Tuesday, July 06, 2010

When risk management goes bad

Article in the Risk Digest on 2 July 2010, which itself was created from an article by Robert Charette available to members of Enterprise Risk Management & Governance

"According to BP PLC's 582-page 2009 spill response plan for the Gulf of Mexico, walruses along with sea otters, sea lions, and seals are among the "sensitive biological resources" that could be harmed by an oil discharge from its operations in the Gulf. The only problem is that walruses, sea otters, sea lions, and seals don't happen to live in the Gulf of Mexico, and haven't for a considerable period of time—like millions of years."

"The spill plan also lists a Japanese home shopping site as one of BP's primary providers of equipment for containing a spill, a dead professor as one of its wildlife experts to consult with in the event of spill, and other outrageous gaffes."

"BP was not alone in worrying about walruses. Chevron, ConocoPhillips, and ExxonMobil's oil discharge response plans in the Gulf of Mexico also listed those poor walruses as potential victims of a spill."

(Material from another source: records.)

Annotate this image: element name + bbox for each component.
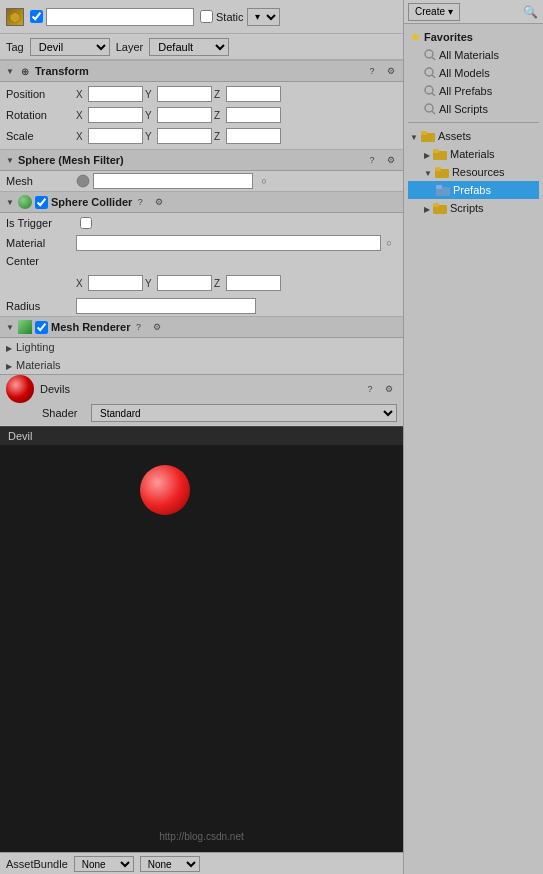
sc-z-input[interactable]: 1 [226, 128, 281, 144]
transform-doc-btn[interactable]: ? [364, 63, 380, 79]
rot-x-input[interactable]: 0 [88, 107, 143, 123]
svg-rect-19 [433, 203, 439, 207]
position-label: Position [6, 88, 76, 100]
cx-label: X [76, 278, 86, 289]
sphere-collider-icon [18, 195, 32, 209]
mesh-filter-expand-icon[interactable] [4, 154, 16, 166]
cy-input[interactable]: 0 [157, 275, 212, 291]
mesh-value-input[interactable]: Sphere [93, 173, 253, 189]
static-label: Static [216, 11, 244, 23]
materials-tree-expand-icon[interactable] [424, 148, 430, 160]
mesh-renderer-icon [18, 320, 32, 334]
scripts-item[interactable]: Scripts [408, 199, 539, 217]
mesh-filter-gear-btn[interactable]: ⚙ [383, 152, 399, 168]
asset-bundle-dropdown1[interactable]: None [74, 856, 134, 872]
all-scripts-item[interactable]: All Scripts [408, 100, 539, 118]
devils-gear-btn[interactable]: ⚙ [381, 381, 397, 397]
shader-dropdown[interactable]: Standard [91, 404, 397, 422]
rotation-xyz: X 0 Y 0 Z 0 [76, 107, 397, 123]
object-active-toggle[interactable]: Devil [30, 8, 194, 26]
lighting-expand-icon[interactable] [6, 341, 12, 353]
mesh-renderer-gear-btn[interactable]: ⚙ [149, 319, 165, 335]
mesh-row: Mesh Sphere ○ [0, 171, 403, 191]
mesh-renderer-doc-btn[interactable]: ? [130, 319, 146, 335]
pos-y-input[interactable]: 2 [157, 86, 212, 102]
static-checkbox[interactable] [200, 10, 213, 23]
rot-y-input[interactable]: 0 [157, 107, 212, 123]
sphere-collider-gear-btn[interactable]: ⚙ [151, 194, 167, 210]
devils-actions: ? ⚙ [362, 381, 397, 397]
cz-input[interactable]: 0 [226, 275, 281, 291]
shader-row: Shader Standard [0, 403, 403, 425]
assets-expand-icon[interactable] [410, 130, 418, 142]
mesh-filter-header[interactable]: Sphere (Mesh Filter) ? ⚙ [0, 149, 403, 171]
material-select-btn[interactable]: ○ [381, 235, 397, 251]
asset-bundle-label: AssetBundle [6, 858, 68, 870]
assets-item[interactable]: Assets [408, 127, 539, 145]
position-row: Position X 0 Y 2 Z 10 [6, 84, 397, 104]
active-checkbox[interactable] [30, 10, 43, 23]
all-prefabs-item[interactable]: All Prefabs [408, 82, 539, 100]
asset-bundle-dropdown2[interactable]: None [140, 856, 200, 872]
sphere-collider-header[interactable]: Sphere Collider ? ⚙ [0, 191, 403, 213]
is-trigger-checkbox[interactable] [80, 217, 92, 229]
favorites-label: Favorites [424, 31, 473, 43]
materials-expand-icon[interactable] [6, 359, 12, 371]
transform-gear-btn[interactable]: ⚙ [383, 63, 399, 79]
search-small-icon2 [424, 67, 436, 79]
material-input[interactable]: None (Physic Material) [76, 235, 381, 251]
scale-xyz: X 1 Y 1 Z 1 [76, 128, 397, 144]
transform-expand-icon[interactable] [4, 65, 16, 77]
mesh-renderer-checkbox[interactable] [35, 321, 48, 334]
all-models-label: All Models [439, 67, 490, 79]
radius-input[interactable]: 0.5 [76, 298, 256, 314]
search-icon[interactable]: 🔍 [521, 3, 539, 21]
mesh-filter-doc-btn[interactable]: ? [364, 152, 380, 168]
pos-z-input[interactable]: 10 [226, 86, 281, 102]
create-button[interactable]: Create ▾ [408, 3, 460, 21]
rotation-row: Rotation X 0 Y 0 Z 0 [6, 105, 397, 125]
lighting-row[interactable]: Lighting [0, 338, 403, 356]
mesh-renderer-toggle[interactable]: Mesh Renderer [35, 321, 130, 334]
materials-row[interactable]: Materials [0, 356, 403, 374]
sc-x-input[interactable]: 1 [88, 128, 143, 144]
resources-folder-icon [435, 166, 449, 178]
mesh-select-btn[interactable]: ○ [256, 173, 272, 189]
sc-y-label: Y [145, 131, 155, 142]
transform-header[interactable]: ⊕ Transform ? ⚙ [0, 60, 403, 82]
mesh-renderer-header[interactable]: Mesh Renderer ? ⚙ [0, 316, 403, 338]
sphere-collider-checkbox[interactable] [35, 196, 48, 209]
prefabs-item[interactable]: Prefabs [408, 181, 539, 199]
static-dropdown[interactable]: ▾ [247, 8, 280, 26]
sc-y-input[interactable]: 1 [157, 128, 212, 144]
object-name-input[interactable]: Devil [46, 8, 194, 26]
sphere-collider-toggle[interactable]: Sphere Collider [35, 196, 132, 209]
materials-folder-icon [433, 148, 447, 160]
rot-x-label: X [76, 110, 86, 121]
sphere-collider-expand-icon[interactable] [4, 196, 16, 208]
inspector-scroll[interactable]: Devil Static ▾ Tag Devil Layer Default [0, 0, 403, 426]
resources-expand-icon[interactable] [424, 166, 432, 178]
inspector-panel: Devil Static ▾ Tag Devil Layer Default [0, 0, 403, 874]
preview-canvas: http://blog.csdn.net [0, 445, 403, 852]
layer-dropdown[interactable]: Default [149, 38, 229, 56]
resources-item[interactable]: Resources [408, 163, 539, 181]
devils-doc-btn[interactable]: ? [362, 381, 378, 397]
pos-x-input[interactable]: 0 [88, 86, 143, 102]
sphere-collider-doc-btn[interactable]: ? [132, 194, 148, 210]
scripts-expand-icon[interactable] [424, 202, 430, 214]
search-small-icon [424, 49, 436, 61]
rot-z-input[interactable]: 0 [226, 107, 281, 123]
rot-y-label: Y [145, 110, 155, 121]
tag-dropdown[interactable]: Devil [30, 38, 110, 56]
project-panel: Create ▾ 🔍 ★ Favorites All Materials All… [403, 0, 543, 874]
transform-title: Transform [35, 65, 364, 77]
devils-header: Devils ? ⚙ [0, 375, 403, 403]
mesh-renderer-expand-icon[interactable] [4, 321, 16, 333]
all-materials-item[interactable]: All Materials [408, 46, 539, 64]
cx-input[interactable]: 0 [88, 275, 143, 291]
materials-item[interactable]: Materials [408, 145, 539, 163]
favorites-item[interactable]: ★ Favorites [408, 28, 539, 46]
all-models-item[interactable]: All Models [408, 64, 539, 82]
favorites-star-icon: ★ [410, 30, 421, 44]
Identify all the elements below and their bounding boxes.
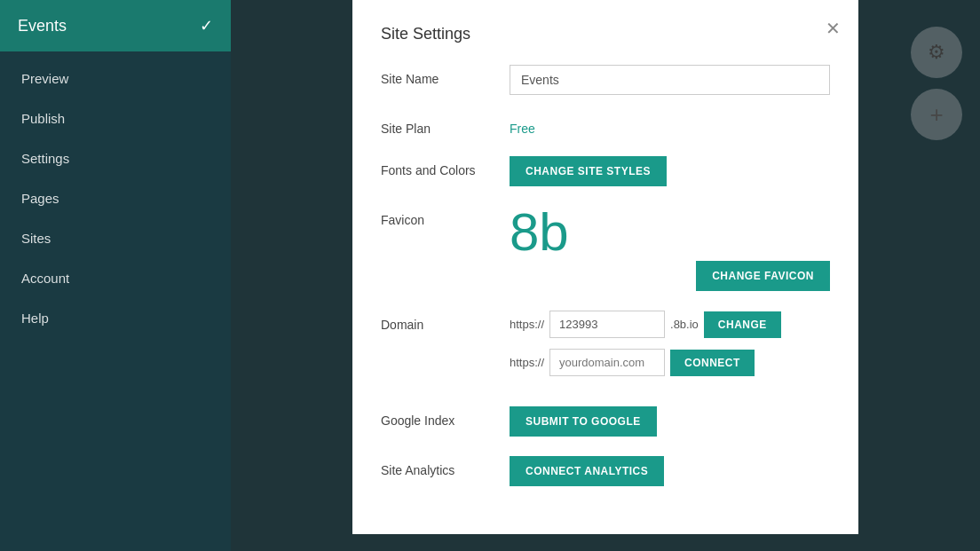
submit-google-button[interactable]: SUBMIT TO GOOGLE [510,406,657,437]
sidebar-item-pages[interactable]: Pages [0,178,231,218]
site-plan-content: Free [510,114,830,137]
favicon-label: Favicon [381,206,510,227]
custom-domain-prefix: https:// [510,356,544,369]
site-name-label: Site Name [381,65,510,86]
connect-domain-button[interactable]: CONNECT [670,350,755,376]
fonts-colors-label: Fonts and Colors [381,156,510,177]
google-index-content: SUBMIT TO GOOGLE [510,406,830,437]
favicon-display: 8b [510,206,569,259]
domain-suffix: .8b.io [670,318,699,331]
site-analytics-row: Site Analytics CONNECT ANALYTICS [381,456,830,486]
fonts-colors-row: Fonts and Colors CHANGE SITE STYLES [381,156,830,186]
site-plan-link[interactable]: Free [510,114,535,136]
site-analytics-content: CONNECT ANALYTICS [510,456,830,486]
site-plan-row: Site Plan Free [381,114,830,137]
sidebar-site-name: Events [18,17,67,35]
close-button[interactable]: ✕ [826,18,841,39]
site-name-content [510,65,830,95]
sidebar-item-publish[interactable]: Publish [0,98,231,138]
sidebar-item-settings[interactable]: Settings [0,138,231,178]
site-plan-label: Site Plan [381,114,510,136]
sidebar: Events ✓ Preview Publish Settings Pages … [0,0,231,551]
site-settings-modal: Site Settings ✕ Site Name Site Plan Free… [352,0,858,534]
domain-row: Domain https:// .8b.io CHANGE https:// C… [381,311,830,387]
domain-label: Domain [381,311,510,332]
sidebar-item-help[interactable]: Help [0,298,231,338]
fonts-colors-content: CHANGE SITE STYLES [510,156,830,186]
favicon-content: 8b CHANGE FAVICON [510,206,830,291]
check-icon: ✓ [200,16,213,35]
site-analytics-label: Site Analytics [381,456,510,477]
sidebar-item-account[interactable]: Account [0,258,231,298]
site-name-row: Site Name [381,65,830,95]
sidebar-item-preview[interactable]: Preview [0,59,231,98]
modal-title: Site Settings [381,25,830,43]
domain-custom-row: https:// CONNECT [510,349,830,376]
domain-input[interactable] [549,311,665,338]
google-index-label: Google Index [381,406,510,428]
sidebar-item-sites[interactable]: Sites [0,218,231,258]
change-styles-button[interactable]: CHANGE SITE STYLES [510,156,667,186]
favicon-row: Favicon 8b CHANGE FAVICON [381,206,830,291]
domain-prefix: https:// [510,318,544,331]
sidebar-header[interactable]: Events ✓ [0,0,231,51]
change-domain-button[interactable]: CHANGE [704,311,781,338]
modal-backdrop: Site Settings ✕ Site Name Site Plan Free… [231,0,980,551]
google-index-row: Google Index SUBMIT TO GOOGLE [381,406,830,437]
domain-content: https:// .8b.io CHANGE https:// CONNECT [510,311,830,387]
domain-primary-row: https:// .8b.io CHANGE [510,311,830,338]
change-favicon-button[interactable]: CHANGE FAVICON [696,261,830,291]
sidebar-nav: Preview Publish Settings Pages Sites Acc… [0,51,231,345]
connect-analytics-button[interactable]: CONNECT ANALYTICS [510,456,664,486]
custom-domain-input[interactable] [549,349,665,376]
site-name-input[interactable] [510,65,830,95]
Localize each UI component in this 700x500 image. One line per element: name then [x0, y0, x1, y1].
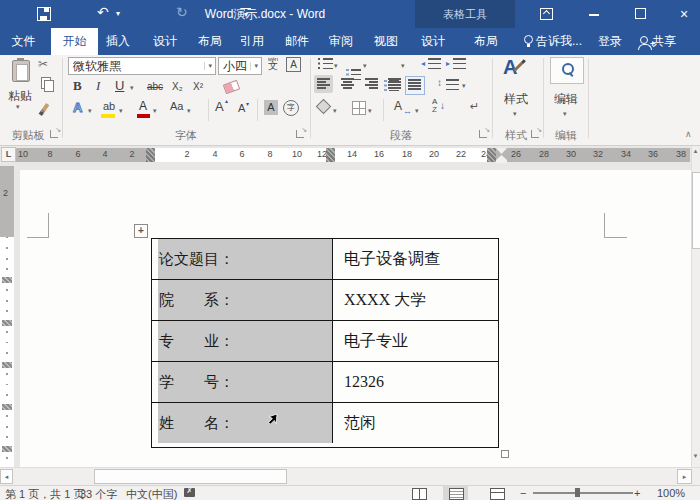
font-dialog-launcher-icon[interactable]: [296, 130, 304, 138]
grow-font-button[interactable]: A: [215, 99, 224, 114]
page-indicator[interactable]: 第 1 页，共 1 页: [5, 487, 84, 500]
table-column-marker-icon[interactable]: [326, 148, 335, 162]
table-resize-handle[interactable]: [501, 450, 509, 458]
tab-references[interactable]: 引用: [230, 28, 274, 55]
tab-insert[interactable]: 插入: [96, 28, 140, 55]
justify-icon[interactable]: [388, 78, 401, 89]
table-row[interactable]: 姓 名： 范闲: [152, 403, 498, 443]
scroll-left-icon[interactable]: ◂: [0, 469, 13, 484]
table-cell-label[interactable]: 专 业：: [152, 321, 333, 361]
strikethrough-button[interactable]: abc: [147, 81, 163, 92]
tab-design[interactable]: 设计: [143, 28, 187, 55]
paste-icon[interactable]: [12, 60, 30, 82]
bullets-icon[interactable]: [318, 58, 333, 69]
document-table[interactable]: 论文题目： 电子设备调查 院 系： XXXX 大学 专 业： 电子专业 学 号：…: [151, 238, 499, 448]
print-layout-icon[interactable]: [449, 488, 464, 500]
word-count[interactable]: 33 个字: [80, 487, 117, 500]
collapse-ribbon-icon[interactable]: ∧: [685, 129, 692, 139]
undo-dropdown-icon[interactable]: ▾: [116, 9, 120, 18]
table-cell-value[interactable]: 电子专业: [333, 321, 498, 361]
proofing-status-icon[interactable]: [184, 488, 195, 497]
shading-bucket-icon[interactable]: [316, 99, 332, 115]
editing-button[interactable]: 编辑: [546, 91, 586, 108]
font-size-dropdown-icon[interactable]: ▾: [250, 62, 261, 70]
tab-table-layout[interactable]: 布局: [464, 28, 508, 55]
paste-dropdown-icon[interactable]: ▾: [16, 103, 20, 111]
line-spacing-icon[interactable]: ↕: [437, 77, 442, 88]
copy-icon[interactable]: [41, 77, 51, 89]
language-indicator[interactable]: 中文(中国): [126, 487, 177, 500]
character-border-button[interactable]: A: [286, 57, 301, 72]
multilevel-dropdown-icon[interactable]: ▾: [401, 62, 405, 70]
bullets-dropdown-icon[interactable]: ▾: [334, 62, 338, 70]
horizontal-scrollbar-thumb[interactable]: [94, 469, 287, 484]
zoom-slider-track[interactable]: [533, 492, 633, 494]
table-column-marker-icon[interactable]: [487, 148, 496, 162]
italic-button[interactable]: I: [96, 78, 100, 94]
tab-file[interactable]: 文件: [0, 28, 47, 55]
web-layout-icon[interactable]: [490, 488, 505, 500]
asian-layout-dropdown-icon[interactable]: ▾: [415, 107, 419, 115]
horizontal-ruler[interactable]: 1086422468101214161820222426283032343638: [0, 146, 700, 163]
font-color-button[interactable]: A: [139, 99, 147, 113]
share-button[interactable]: 共享: [652, 28, 688, 55]
table-row-marker-icon[interactable]: [2, 446, 12, 452]
tab-selector[interactable]: L: [1, 147, 16, 162]
editing-dropdown-icon[interactable]: ▾: [563, 110, 567, 118]
numbering-dropdown-icon[interactable]: ▾: [363, 62, 367, 70]
shrink-font-button[interactable]: A: [238, 102, 245, 114]
tab-view[interactable]: 视图: [364, 28, 408, 55]
cut-icon[interactable]: ✂: [38, 57, 48, 71]
tab-layout[interactable]: 布局: [188, 28, 232, 55]
bold-button[interactable]: B: [73, 78, 82, 94]
table-row-marker-icon[interactable]: [2, 320, 12, 326]
zoom-level[interactable]: 100%: [657, 487, 685, 499]
zoom-in-button[interactable]: +: [634, 487, 640, 499]
table-row[interactable]: 学 号： 12326: [152, 362, 498, 403]
scroll-up-icon[interactable]: ▴: [691, 147, 700, 155]
borders-dropdown-icon[interactable]: ▾: [368, 107, 372, 115]
font-size-combobox[interactable]: 小四 ▾: [218, 57, 262, 75]
tab-review[interactable]: 审阅: [319, 28, 363, 55]
format-painter-icon[interactable]: [39, 103, 50, 116]
text-effects-button[interactable]: A: [73, 100, 82, 115]
styles-dropdown-icon[interactable]: ▾: [513, 110, 517, 118]
align-left-icon[interactable]: [317, 78, 330, 89]
change-case-button[interactable]: Aa: [170, 100, 183, 112]
tell-me-box[interactable]: 告诉我...: [536, 28, 588, 55]
font-name-combobox[interactable]: 微软雅黑 ▾: [68, 57, 216, 75]
vertical-scrollbar-thumb[interactable]: [692, 172, 700, 249]
table-row-marker-icon[interactable]: [2, 362, 12, 368]
styles-button[interactable]: 样式: [496, 91, 536, 108]
change-case-dropdown-icon[interactable]: ▾: [187, 107, 191, 115]
left-indent-marker[interactable]: [496, 160, 507, 163]
tab-table-design[interactable]: 设计: [411, 28, 455, 55]
table-column-marker-icon[interactable]: [146, 148, 155, 162]
table-cell-value[interactable]: 12326: [333, 362, 498, 402]
scroll-right-icon[interactable]: ▸: [677, 469, 692, 484]
table-cell-label[interactable]: 姓 名：: [152, 403, 333, 443]
font-color-dropdown-icon[interactable]: ▾: [153, 107, 157, 115]
styles-dialog-launcher-icon[interactable]: [531, 130, 539, 138]
zoom-out-button[interactable]: −: [520, 487, 526, 499]
clear-formatting-icon[interactable]: [223, 80, 241, 95]
table-cell-value[interactable]: XXXX 大学: [333, 280, 498, 320]
table-cell-label[interactable]: 论文题目：: [152, 239, 333, 279]
table-cell-value[interactable]: 范闲: [333, 403, 498, 443]
sign-in-button[interactable]: 登录: [593, 28, 627, 55]
scroll-down-icon[interactable]: ▾: [691, 452, 700, 460]
paragraph-dialog-launcher-icon[interactable]: [479, 130, 487, 138]
decrease-indent-icon[interactable]: ◂: [421, 59, 425, 68]
align-right-icon[interactable]: [365, 78, 378, 89]
align-center-icon[interactable]: [341, 78, 354, 89]
vertical-ruler[interactable]: 2: [0, 166, 14, 467]
increase-indent-icon[interactable]: ▸: [446, 59, 450, 68]
table-row-marker-icon[interactable]: [2, 404, 12, 410]
line-spacing-dropdown-icon[interactable]: ▾: [462, 82, 466, 90]
text-highlight-button[interactable]: ab: [103, 100, 115, 112]
table-cell-value[interactable]: 电子设备调查: [333, 239, 498, 279]
table-row[interactable]: 论文题目： 电子设备调查: [152, 239, 498, 280]
underline-dropdown-icon[interactable]: ▾: [130, 84, 134, 92]
superscript-button[interactable]: X²: [193, 81, 203, 92]
table-move-handle[interactable]: +: [134, 224, 148, 238]
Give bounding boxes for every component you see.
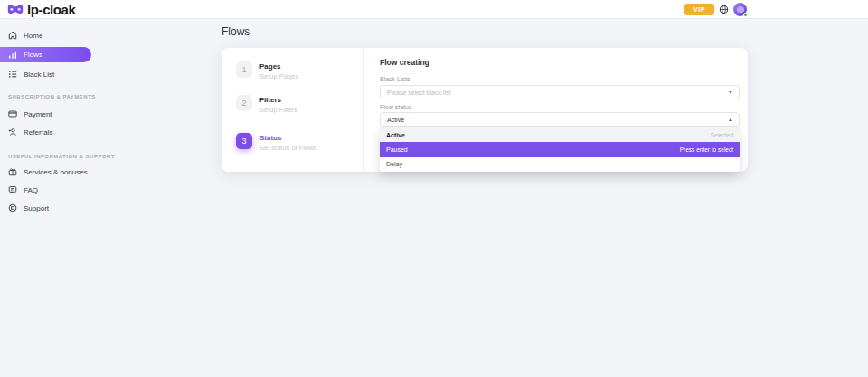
black-lists-placeholder: Please select black list bbox=[387, 90, 729, 96]
flow-status-value: Active bbox=[387, 117, 729, 123]
sidebar-item-home[interactable]: Home bbox=[0, 26, 101, 44]
flow-status-select[interactable]: Active bbox=[380, 112, 740, 127]
chevron-up-icon bbox=[729, 118, 732, 121]
sidebar-item-label: Support bbox=[24, 204, 49, 212]
top-bar: lp-cloak VIP bbox=[0, 0, 868, 19]
option-paused[interactable]: Paused Press enter to select bbox=[380, 142, 740, 156]
mask-logo-icon bbox=[7, 4, 24, 15]
option-hint: Press enter to select bbox=[680, 146, 733, 153]
flow-creating-modal: 1 Pages Setup Pages 2 Filters Setup Filt… bbox=[222, 48, 748, 172]
page-title: Flows bbox=[222, 25, 250, 38]
list-icon bbox=[8, 70, 17, 79]
referrals-icon bbox=[8, 127, 17, 137]
sidebar-item-support[interactable]: Support bbox=[0, 199, 101, 217]
step-number: 2 bbox=[236, 95, 252, 111]
sidebar: Home Flows Black List SUBSCRIPTION & PAY… bbox=[0, 19, 101, 217]
header-actions: VIP bbox=[684, 0, 747, 18]
sidebar-item-label: Black List bbox=[24, 71, 54, 79]
sidebar-item-label: Referrals bbox=[24, 128, 52, 137]
step-title: Filters bbox=[259, 96, 297, 104]
sidebar-item-label: Payment bbox=[24, 110, 52, 118]
sidebar-item-black-list[interactable]: Black List bbox=[0, 65, 101, 83]
sidebar-item-services[interactable]: Services & bonuses bbox=[0, 163, 101, 181]
credit-card-icon bbox=[8, 109, 17, 118]
flows-icon bbox=[8, 51, 17, 60]
gift-icon bbox=[8, 167, 17, 176]
sidebar-item-referrals[interactable]: Referrals bbox=[0, 123, 101, 141]
chevron-down-icon bbox=[729, 91, 732, 94]
sidebar-item-faq[interactable]: FAQ bbox=[0, 181, 101, 199]
app-logo[interactable]: lp-cloak bbox=[7, 0, 75, 18]
step-number: 1 bbox=[236, 61, 252, 78]
flow-status-dropdown: Active Selected Paused Press enter to se… bbox=[380, 127, 740, 172]
step-subtitle: Setup Filters bbox=[259, 106, 297, 114]
step-subtitle: Setup Pages bbox=[259, 72, 298, 80]
section-heading-label: SUBSCRIPTION & PAYMENTS bbox=[8, 94, 96, 99]
sidebar-section-subscription: SUBSCRIPTION & PAYMENTS bbox=[0, 92, 101, 101]
flow-status-label: Flow status bbox=[380, 104, 411, 110]
option-active[interactable]: Active Selected bbox=[380, 127, 740, 142]
sidebar-item-label: Flows bbox=[24, 51, 42, 59]
option-label: Paused bbox=[386, 146, 408, 153]
step-title: Status bbox=[259, 134, 316, 142]
sidebar-item-label: Services & bonuses bbox=[24, 168, 88, 176]
vip-button[interactable]: VIP bbox=[684, 4, 714, 15]
sidebar-item-payment[interactable]: Payment bbox=[0, 105, 101, 123]
step-status[interactable]: 3 Status Set status of Flows bbox=[236, 133, 363, 152]
wizard-steps: 1 Pages Setup Pages 2 Filters Setup Filt… bbox=[236, 48, 363, 152]
sidebar-section-support: USEFUL INFORMATION & SUPPORT bbox=[0, 152, 101, 161]
avatar-figure bbox=[737, 6, 744, 13]
sidebar-item-label: Home bbox=[24, 32, 42, 40]
user-avatar[interactable] bbox=[733, 3, 747, 16]
home-icon bbox=[8, 31, 17, 40]
sidebar-item-label: FAQ bbox=[24, 186, 38, 194]
option-hint: Selected bbox=[711, 132, 733, 138]
option-label: Delay bbox=[386, 161, 402, 167]
step-title: Pages bbox=[259, 62, 298, 71]
section-heading-label: USEFUL INFORMATION & SUPPORT bbox=[8, 154, 115, 159]
language-globe-icon[interactable] bbox=[719, 5, 729, 14]
black-lists-select[interactable]: Please select black list bbox=[380, 85, 740, 99]
faq-icon bbox=[8, 185, 17, 194]
step-filters[interactable]: 2 Filters Setup Filters bbox=[236, 95, 363, 114]
logo-text: lp-cloak bbox=[27, 2, 75, 17]
step-number: 3 bbox=[236, 133, 252, 149]
card-vertical-divider bbox=[363, 48, 364, 172]
sidebar-item-flows[interactable]: Flows bbox=[0, 47, 91, 62]
form-title: Flow creating bbox=[380, 58, 429, 67]
online-status-dot bbox=[743, 13, 748, 17]
step-subtitle: Set status of Flows bbox=[259, 144, 316, 152]
lifebuoy-icon bbox=[8, 203, 17, 212]
black-lists-label: Black Lists bbox=[380, 76, 410, 82]
option-delay[interactable]: Delay bbox=[380, 157, 740, 172]
option-label: Active bbox=[386, 132, 405, 138]
step-pages[interactable]: 1 Pages Setup Pages bbox=[236, 61, 363, 80]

"The US government must have been worried about those walruses, too, since those in government accountable for reviewing and approving the oil companies' response plans didn't say a word about them."

The oil companies had actually outsourced the writing of their oil response plans to a consulting group. Either the organisations did not read the plans or they read them but did not pick up the errors. The latter may be more worrying because it suggest oil companies and the government lack the competence to manage risk.

"It is pretty clear that oil spill risk management wasn't taken seriously at all by BP, or by most of the other major oil companies drilling in the Gulf. In congressional hearings, oil industry officials admitted that the industry is poorly equipped to handle oil spills of any size in the Gulf, and that is why the industry tries to prevent spills from happening. The industry also viewed its oil-well blowout preventers as foolproof safety mechanisms, even though they fail regularly. However, the industry officials also admitted that less than 0.1% of corporate profits are spent on improving offshore drilling technologies, even as the risks of drilling offshore have increased significantly over the past decade."

The author suggests that in the future, whenever risk management is incompetently performed, done just to meet some requirement, isn't taken seriously, or is plain lackadaisical, it should be described by the phrase, "Jumping the Walrus."